A lot of energy and resources are put into raising drones. It is metabolically expensive to destroy drones after all the work the hive has put into rearing them.


----------



## hoodswoods (May 15, 2009)

Getting there - thanks PKA.

You indicate that, in fact, by presenting the queen with drone-sized comb "We see an explosion of drones using these frames not a reduction", and that increase is not necessarily targeted to the 'green' comb, but you do "obtain MOST of the drone brood on one frame for easy removal"

I can assume that you are in the drone business:doh: and not the mite-reduction business, but again curious if this somehow stimulates the queen to produce more drones, or just generally concentrates them on the 'target' comb (surely you have done quantitative studies, otherwise why spend the money on drone comb)?

Would you care to offer an opinion - mites aside, because it is generally believed that they target drone brood, how drone management (dragging out as many drone cells as you can find) effects (or not) the yearly long-range health of the colony, if at all?

If the queen is laying drones based on hive requirements, then by trying to manipulate that, we are forcing her to lay more drone, when she could be laying more workers - that sounds like we are defeating our (honey-producers) purpose? That mite control needs to be addressed outside brood control.


----------



## hoodswoods (May 15, 2009)

CB,

I was busy pontificating as your post came in - thanks for the response, and reflects generally how I feel. I hope that no theory comes out that the less bees poop, the more mites they have and we should start feeding exlax in their 1:1.


----------



## Countryboy (Feb 15, 2009)

If there is drone comb in the center of the broodnest where the queen is actively laying, she will fill it with drones. (From my observations.)

_I can assume that you are in the drone business_

Why is being in the drone business bad?
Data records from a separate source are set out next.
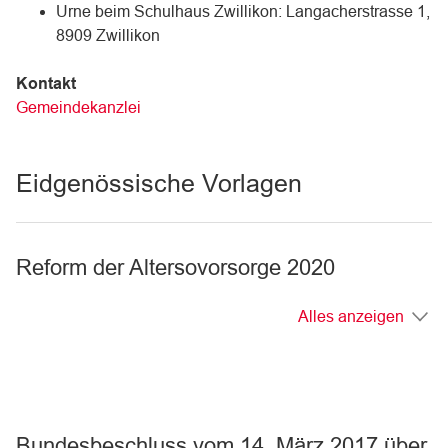
Urne beim Schulhaus Zwillikon: Langacherstrasse 1,
8909 Zwillikon
Kontakt
Gemeindekanzlei
Eidgenössische Vorlagen
Reform der Altersovorsorge 2020
Alles anzeigen
Bundesbeschluss vom 14. März 2017 über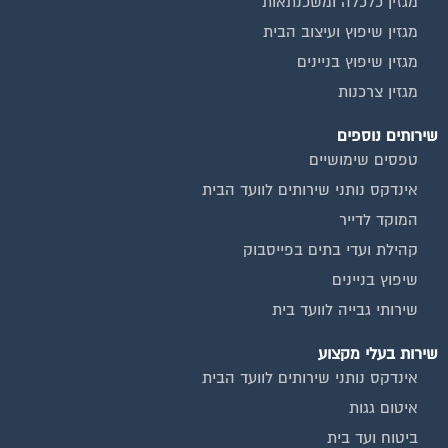
כיבוי אש
מערכות סולאריות
משאבות מים
חברות ניקיון בתים משותפים
צביעת חדרי מדרגות
שיפוץ מבנים
ועד בית, קבל במתנה את המדריך המלא לניהול ועד בית אשר
יהפוך את ניהול הבית המשותף לחוויה מהנה ופשוטה ויחסוך לך זמן
רב ועלויות בתחזוקת הבניין!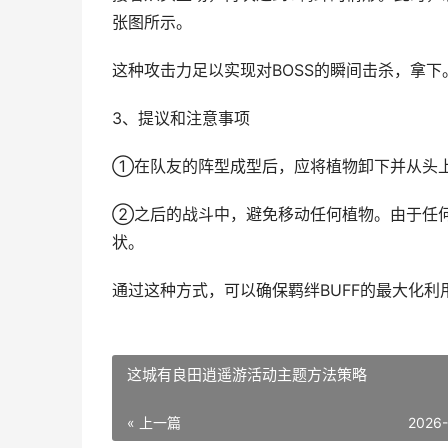
张图所示。
这种攻击力足以实现对BOSS的瞬间击杀，拿下
3、提议和注意事项
①在队友的阵型成型后，应将植物卸下并从头上
②之后的战斗中，避免移动任何植物。由于任何
状。
通过这种方式，可以确保羁绊BUFF的最大化利
这城有良田逍遥游活动主题方法策略
« 上一篇
2026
They are a vital asset in queen production.


----------



## hoodswoods (May 15, 2009)

Trying to figure out where in my post I inferred that being in the business of raising drones was any less of a noble occupation than making honey - maybe you could point that out to me CB.

I know that I'm personally having trouble getting used to the time change - I'll probably get there when it is time to 'fall back', how about you?


----------



## hoodswoods (May 15, 2009)

FYI, the :doh: symbol (as you can see an individual smacking themself in the forehead) is not a reflection on the one who posts, but on the one who is reading the post and misses the obvious, or makes a statement that is repetetive or obvious to all readers.


----------



## Bens-Bees (Sep 18, 2008)

Green drone comb is definately effective at increasing your drone and varroa count when you forget to pull them in time. :lpf:


----------



## MRADAMS (Mar 7, 2010)

I would ONLY use drone comb if the mite burden is heavy and is basically in sealed cells.Varroa definately target drones - they are attracted to the pheramones produced by drone brood.This means that when affected cells decap and the young bees emerge,the new mites emerge as well and are immediately attracted to the comb containing all drone brood which they then infest.After sealing of this comb,its removal will immediately effect the mite population.I wouldn't carry out this proceedure more than once as effectively you are deliberately using up nursing bee resources - but better this than sacrificeing worker brood to the mite.The overall effect on the colony is quite small and will do nothing to the normal drone population laid around the periferies of normal brood comb.


----------



## Ravenseye (Apr 2, 2006)

I personally believe that using drone comb is effective as part of an overall IPM plan. For me, there never seems to be a magic bullet. Drone comb, if you can keep up with the schedule, is low cost and chemical free. It's just not enough all by itself.


----------



## amullins (Aug 25, 2009)

The natural honeybee nest contains quite a bit more drone comb than our managed colonies. This is b/c we "force" the bees to draw out mostly standard comb by using exclusively standard foundation. Try putting a super frame into a full depth hive body, the bees will almost always fill in the gap w/ drone comb. This is b/c they naturally sense a deficit of drone comb in the hive. The queen doesn't "decide" to lay drone eggs and then go looking for drone comb. Rather, she comes across a cell and lays either worker or drone eggs depending on the size of the cell she comes across.
When it comes to Varroa control there are a lot of resources out there on drone comb removal. It's labor intensive, but it does work. However, if you put drone comb in w/o removing it after the cells are capped you are really just exacerbating the varroa problem. This is b/c varroa reproduce more successfully in drone brood (longer development time).


----------



## Ben Brewcat (Oct 27, 2004)

Countryboy said:


> A lot of energy and resources are put into raising drones. It is metabolically expensive to destroy drones after all the work the hive has put into rearing them.


Indeed. However, they've already put in the energy, and drones do not contribute anything to that colony for the rest of their lives except the varroa they co-raised . Allowing them to hatch doesn't use any more resources than culling them. Recall that drones don't forage, defend, ventilate, nurse, attend or clean.

I cull drone comb as part of my IPM routine. The green frames work, but I just put in empty frames and cull the drawn drone comb once it's capped. The green frames work great, but then you have to return the frozen frame (thawed) to the colony which is another trip. I think the greenies' best benefit is for drone rearing, for example in a mating yard. Queens lay in a cell based on its size, so drone-sized cells get drones and worker-sized cells get females. As noted above, they ONLY work if you get there and pull them before the drones hatch out; otherwise you're rearing varroa.


----------



## honeyshack (Jan 6, 2008)

I think the effectiveness of drone removal, depends on what you expect from your bees.

If you are a hobbiest who does not care on the cost of keeping a hive, who only want to take the extra honey, if they make extra honey, then drone comb is cost effective.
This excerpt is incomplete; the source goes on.